● WHAT IS EXPECTED: With the pictures removed, the data below must be transcribed in full and exactly.

● RECORDS FOR THE TASK:
-- -- --

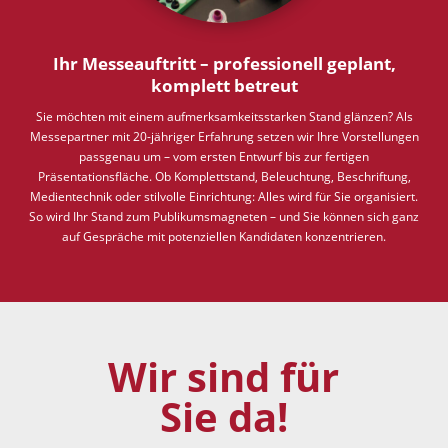
Ihr Messeauftritt – professionell geplant,
komplett betreut
Sie möchten mit einem aufmerksamkeitsstarken Stand glänzen? Als
Messepartner mit 20-jähriger Erfahrung setzen wir Ihre Vorstellungen
passgenau um – vom ersten Entwurf bis zur fertigen
Präsentationsfläche. Ob Komplettstand, Beleuchtung, Beschriftung,
Medientechnik oder stilvolle Einrichtung: Alles wird für Sie organisiert.
So wird Ihr Stand zum Publikumsmagneten – und Sie können sich ganz
auf Gespräche mit potenziellen Kandidaten konzentrieren.
Wir sind für
Sie da!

-- -- --

● ANSWER FOR THE TASK:
Ihr Messeauftritt – professionell geplant,
komplett betreut
Sie möchten mit einem aufmerksamkeitsstarken Stand glänzen? Als
Messepartner mit 20-jähriger Erfahrung setzen wir Ihre Vorstellungen
passgenau um – vom ersten Entwurf bis zur fertigen
Präsentationsfläche. Ob Komplettstand, Beleuchtung, Beschriftung,
Medientechnik oder stilvolle Einrichtung: Alles wird für Sie organisiert.
So wird Ihr Stand zum Publikumsmagneten – und Sie können sich ganz
auf Gespräche mit potenziellen Kandidaten konzentrieren.
Wir sind für
Sie da!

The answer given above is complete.